Advantages of a pre-engineered frame structure include:
- Lower cost as compared to conventional buildings
- Easy and fast to install
- Optional open-side for easy access
- Easily incorporate an interior liner and insulation package
- Uses high end, self-cleaning architectural fabrics that will last more than 20 years
The main disadvantage of pre-engineered frame structures is that they are more expensive than air-supported structures, especially for large spans.

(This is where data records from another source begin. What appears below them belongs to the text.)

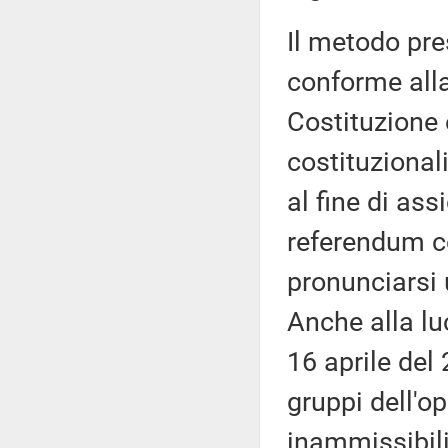
Il metodo pre
conforme all
Costituzione 
costituzionali
al fine di ass
referendum co
pronunciarsi 
Anche alla luc
16 aprile del
gruppi dell'o
inammissibili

Custom-Designed Tension Structures
Custom tension structures are created based on an architect’s concept and produce a custom, one-of-a-kind structure. The design includes interior arches, masts, and cables to support the architectural membrane. Often the structure incorporates 3D shapes that create a statement. Examples of custom-designed tension structures include stadiums, amphitheaters, and canopies. Because of the varying sizes, the architectural membrane used can range from low strength to very high strength. Architectural fabrics used on custom tension structures include PVC coated polyester fabrics, PTFE coated fiberglass, and ETFE films.
Advantages of a custom-designed tension structure include:
- A custom structure not otherwise constructed from conventional building materials
- Great open space under the structure
- High-light transmission brings in natural light
- Uses self-cleaning architectural fabric that will last more than 20 years
The main disadvantage is that some of these custom-designed tension structures can be very costly, but since there is no alternative way to create these types of structures, cost is typically not a consideration, and often the other benefits out weight the expense.
The Benefits of Fabric Structures
1. Fabric structures offer an easy solution for large, wide-open covered spaces.
Architectural fabric structures requiring a large interior, wide-open space are known as clear span structures. They do not require internal support columns for reinforcement in the middle of the structure because the high strength architectural fabric only weighs between .15 to .20 pounds per square foot. The clear span width of an architectural fabric structure can range from 50 to 300 feet.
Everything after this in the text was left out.